BEGIN DATASET RECORDS

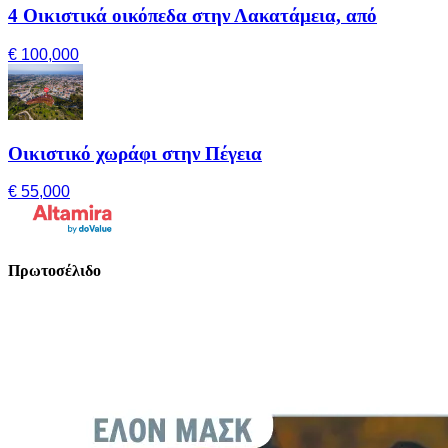
4 Οικιστικά οικόπεδα στην Λακατάμεια, από
€ 100,000
Οικιστικό χωράφι στην Πέγεια
€ 55,000
Πρωτοσέλιδο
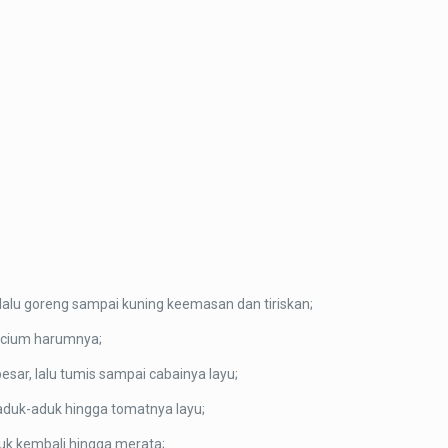
 lalu goreng sampai kuning keemasan dan tiriskan;
rcium harumnya;
sar, lalu tumis sampai cabainya layu;
aduk-aduk hingga tomatnya layu;
uk kembali hingga merata;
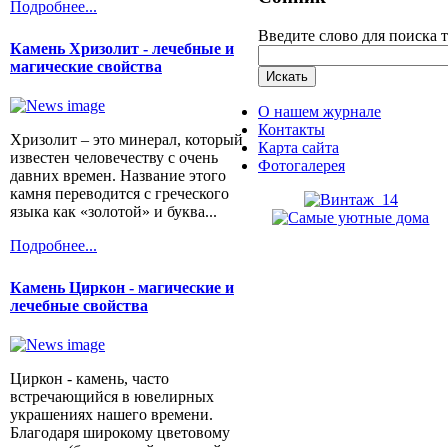
Подробнее...
Введите слово для поиска 
Камень Хризолит - лечебные и
магические свойства
О нашем журнале
Контакты
Хризолит – это минерал, который
Карта сайта
известен человечеству с очень
Фотогалерея
давних времен. Название этого
камня переводится с греческого
языка как «золотой» и буква...
Подробнее...
Камень Циркон - магические и
лечебные свойства
Циркон - камень, часто
встречающийся в ювелирных
украшениях нашего времени.
Благодаря широкому цветовому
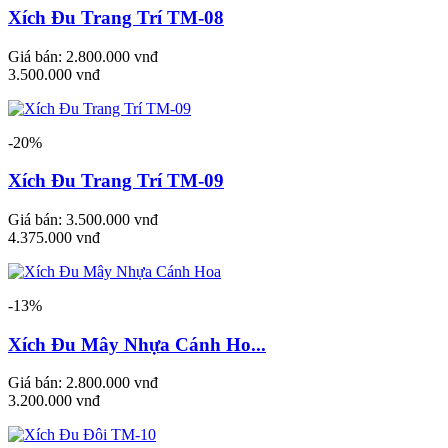
Xích Đu Trang Trí TM-08
Giá bán:
2.800.000 vnđ
3.500.000 vnđ
-20%
Xích Đu Trang Trí TM-09
Giá bán:
3.500.000 vnđ
4.375.000 vnđ
-13%
Xích Đu Mây Nhựa Cánh Ho...
Giá bán:
2.800.000 vnđ
3.200.000 vnđ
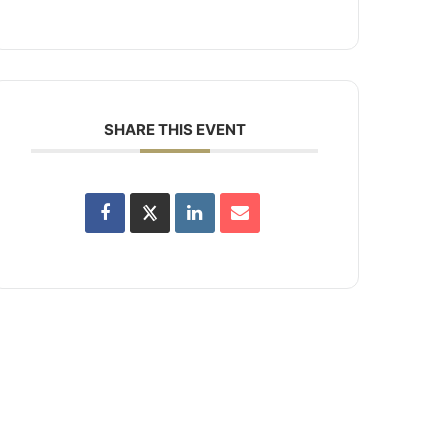
SHARE THIS EVENT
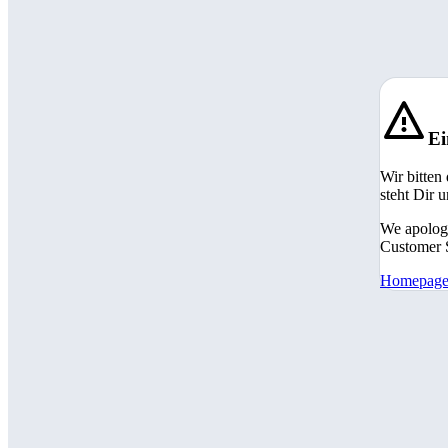
Ei
Wir bitten
steht Dir 
We apologi
Customer S
Homepag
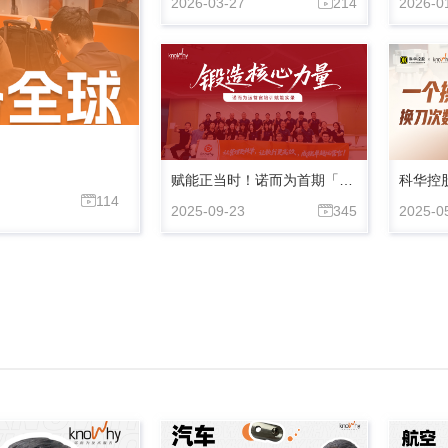
2026-03-27
214
2026-0

赋能正当时！诺而为首期「运营官·管训营」圆满收官！
114

2025-09-23
345
2025-0

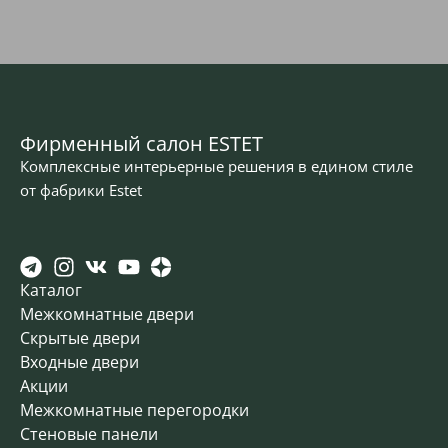
Фирменный салон ESTET
Комплексные интерьерные решения в едином стиле
от фабрики Estet
Каталог
Межкомнатные двери
Скрытые двери
Входные двери
Акции
Межкомнатные перегородки
Стеновые панели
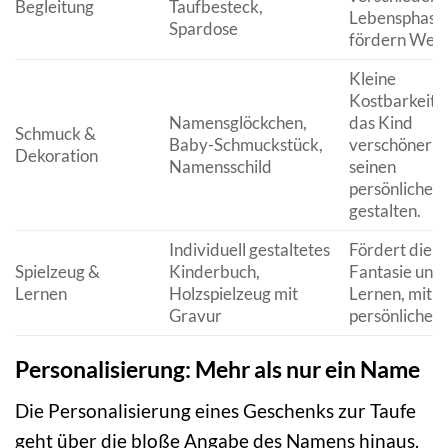
Begleitung
Taufbesteck,
Lebensphase
Spardose
fördern Wert
Kleine
Kostbarkeiten
Namensglöckchen,
das Kind
Schmuck &
Baby-Schmuckstück,
verschönern 
Dekoration
Namensschild
seinen
persönlichen
gestalten.
Individuell gestaltetes
Fördert die
Spielzeug &
Kinderbuch,
Fantasie und
Lernen
Holzspielzeug mit
Lernen, mit
Gravur
persönlicher 
Personalisierung: Mehr als nur ein Name
Die Personalisierung eines Geschenks zur Taufe
geht über die bloße Angabe des Namens hinaus.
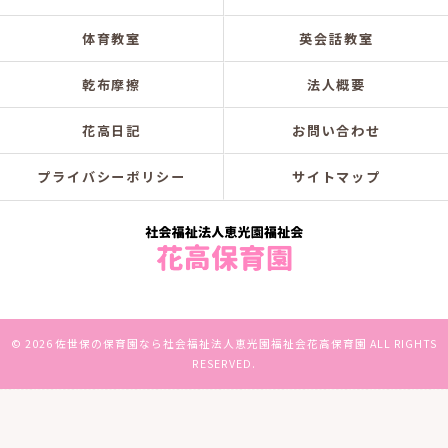
体育教室
英会話教室
乾布摩擦
法人概要
花高日記
お問い合わせ
プライバシーポリシー
サイトマップ
© 2026 佐世保の保育園なら社会福祉法人恵光園福祉会花高保育園 ALL RIGHTS
RESERVED.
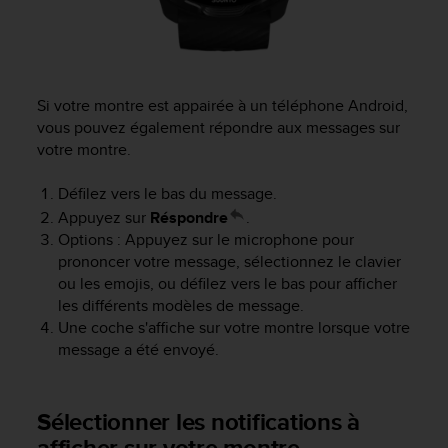
o
r
m
i
t
Si votre montre est appairée à un téléphone Android,
é
vous pouvez également répondre aux messages sur
a
votre montre.
u
x
Défilez vers le bas du message.
a
u
Appuyez sur
Réspondre
.
t
Options : Appuyez sur le microphone pour
r
prononcer votre message, sélectionnez le clavier
e
ou les emojis, ou défilez vers le bas pour afficher
s
les différents modèles de message.
n
Une coche s'affiche sur votre montre lorsque votre
o
message a été envoyé.
r
m
e
s
Sélectionner les notifications à
d
afficher sur votre montre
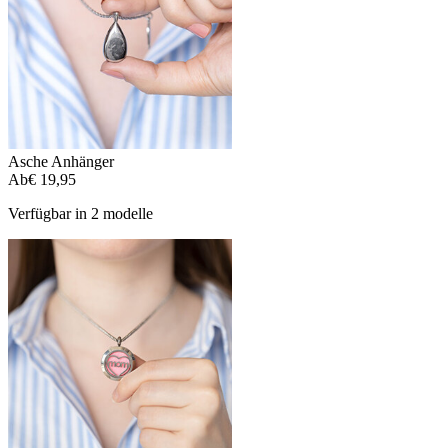
Asche Anhänger
Ab
€ 19,95
Verfügbar in 2 modelle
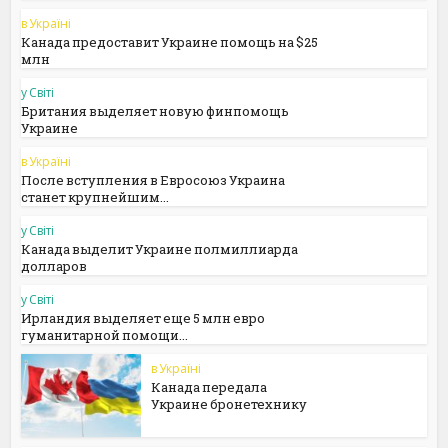
в Україні
Канада предоставит Украине помощь на $25
млн
у Світі
Британия выделяет новую финпомощь
Украине
в Україні
После вступления в Евросоюз Украина
станет крупнейшим...
у Світі
Канада выделит Украине полмиллиарда
долларов
у Світі
Ирландия выделяет еще 5 млн евро
гуманитарной помощи...
в Україні
Канада передала
Украине бронетехнику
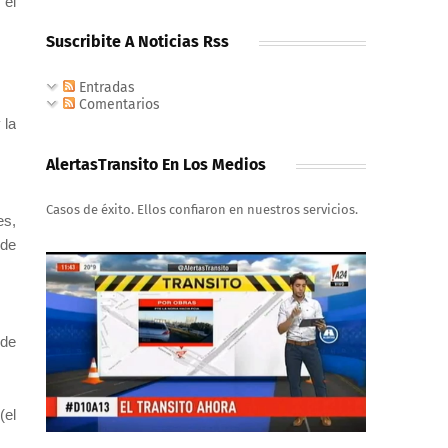
 el
Suscribite A Noticias Rss
Entradas
Comentarios
 la
AlertasTransito En Los Medios
Casos de éxito. Ellos confiaron en nuestros servicios.
es,
nde
nde
(el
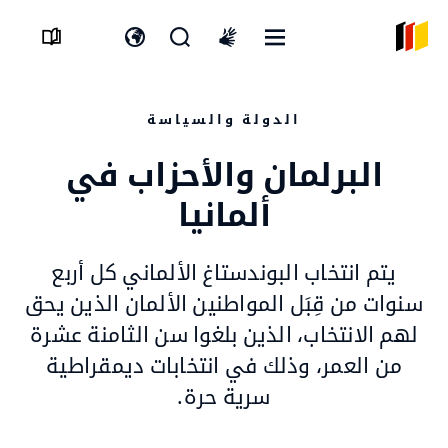
القائمة
افتح
افتح
International
المفتوحة
نموذج
مفتاح
sign
البحث
اللغة
language
الدولة والسياسة
البرلمان والأحزاب في
ألمانيا
يتم انتخاب البوندستاغ الألماني كل أربع
سنوات من قِبَل المواطنين الألمان الذين يحق
لهم الانتخاب، الذين بلغوا سن الثامنة عشرة
من العمر، وذلك في انتخابات ديمقراطية
سرية حرة.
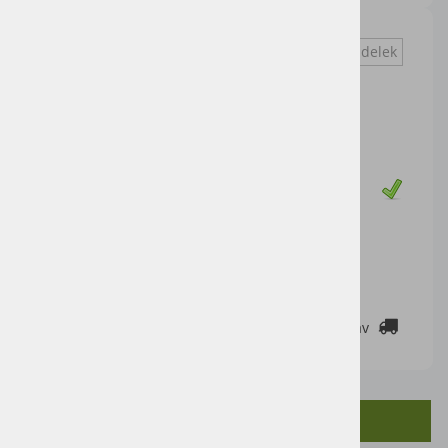
Vprašaj za izdelek
Cena artikla brez DDV
250,00 €
Cena z DDV:
305,00 €
Zaloga
DODAJ V KOŠARICO
2-3 DELOVNE DNI
Cenik dostav
OPIS IZDELKA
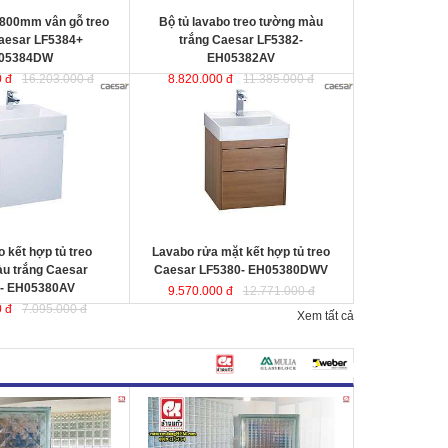
 800mm vân gỗ treo
Bộ tủ lavabo treo tường màu
aesar LF5384+
trắng Caesar LF5382-
05384DW
EH05382AV
 đ
16.203.000 đ
8.820.000 đ
11.385.000 đ
 hợp tủ treo tường
Lavabo rửa mặt kết hợp tủ treo
sar LF5380-
Caesar LF5380- EH05380DWV
ợc thiết kế đầy cảm
ược thiết kế đầy cảm hứng và sáng
ạo theo phong cách
tạo theo phong cách tối giản hiện
ại. Thể hiện chất lượng
đại. Thể hiện chất lượng thẩm mỹ
ông gian phòng tắm.
của không gian phòng tắm.
0x500x100 mm.
KT lavabo
: 500x500x100 mm.
0x490x450 mm.
KT tủ treo
: 480x490x500 mm.
 kết hợp tủ treo
Lavabo rửa mặt kết hợp tủ treo
u trắng Caesar
Caesar LF5380- EH05380DWV
- EH05380AV
9.570.000 đ
12.771.000 đ
 đ
7.095.000 đ
Xem tất cả
 sáng
Changkaew
Gạch kính lấy sáng Changkaew
gạch
gạch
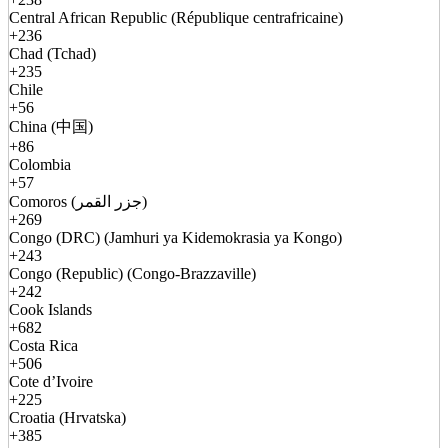
Central African Republic (République centrafricaine)
+236
Chad (Tchad)
+235
Chile
+56
China (中国)
+86
Colombia
+57
Comoros (جزر القمر)
+269
Congo (DRC) (Jamhuri ya Kidemokrasia ya Kongo)
+243
Congo (Republic) (Congo-Brazzaville)
+242
Cook Islands
+682
Costa Rica
+506
Cote d’Ivoire
+225
Croatia (Hrvatska)
+385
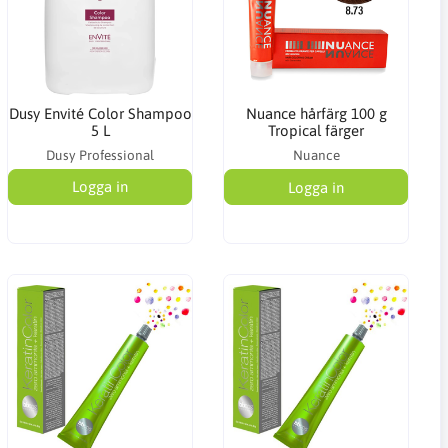
Dusy Envité Color Shampoo
Nuance hårfärg 100 g
5 L
Tropical färger
Dusy Professional
Nuance
Logga in
Logga in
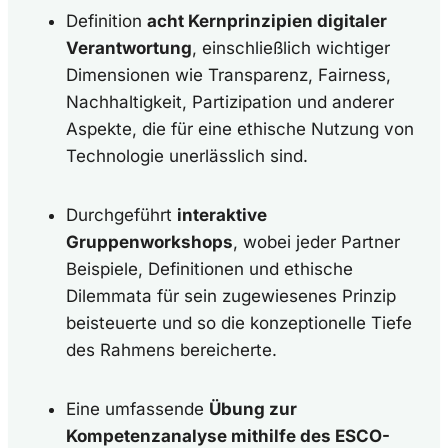
Definition
acht Kernprinzipien digitaler
Verantwortung
, einschließlich wichtiger
Dimensionen wie Transparenz, Fairness,
Nachhaltigkeit, Partizipation und anderer
Aspekte, die für eine ethische Nutzung von
Technologie unerlässlich sind.
Durchgeführt
interaktive
Gruppenworkshops
, wobei jeder Partner
Beispiele, Definitionen und ethische
Dilemmata für sein zugewiesenes Prinzip
beisteuerte und so die konzeptionelle Tiefe
des Rahmens bereicherte.
Eine umfassende
Übung zur
Kompetenzanalyse mithilfe des ESCO-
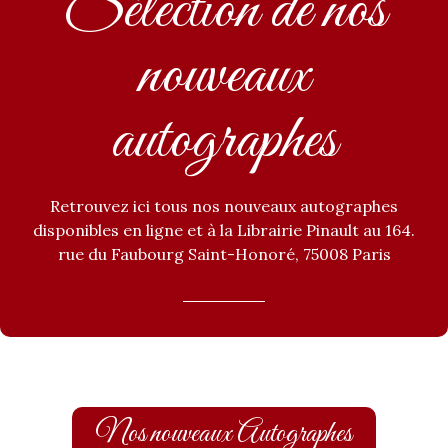
Sélection de nos
nouveaux
autographes
Retrouvez ici tous nos nouveaux autographes
disponibles en ligne et à la Librairie Pinault au 164.
rue du Faubourg Saint-Honoré, 75008 Paris
Nos nouveaux Autographes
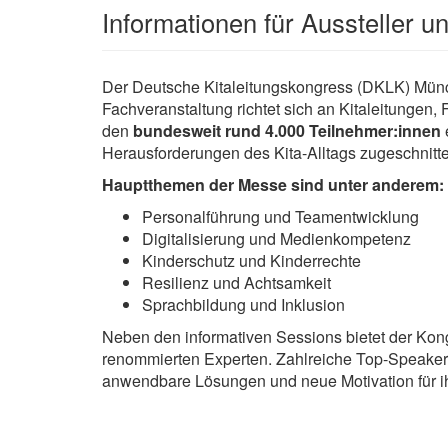
Informationen für Aussteller 
Der Deutsche Kitaleitungskongress (DKLK) Münc
Fachveranstaltung richtet sich an Kitaleitunge
den
bundesweit rund 4.000 Teilnehmer:innen
Herausforderungen des Kita-Alltags zugeschnitte
Hauptthemen der Messe sind unter anderem:
Personalführung und Teamentwicklung
Digitalisierung und Medienkompetenz
Kinderschutz und Kinderrechte
Resilienz und Achtsamkeit
Sprachbildung und Inklusion
Neben den informativen Sessions bietet der Ko
renommierten Experten. Zahlreiche Top-Speaker:i
anwendbare Lösungen und neue Motivation für ihr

END DATASET RECORDS

WORK ORDER:
For this exercise, gather every line of the data that contains the word "الذين".

RESPONSE FOR THIS EXERCISE:
سنوات من قِبَل المواطنين الألمان الذين يحق
لهم الانتخاب، الذين بلغوا سن الثامنة عشرة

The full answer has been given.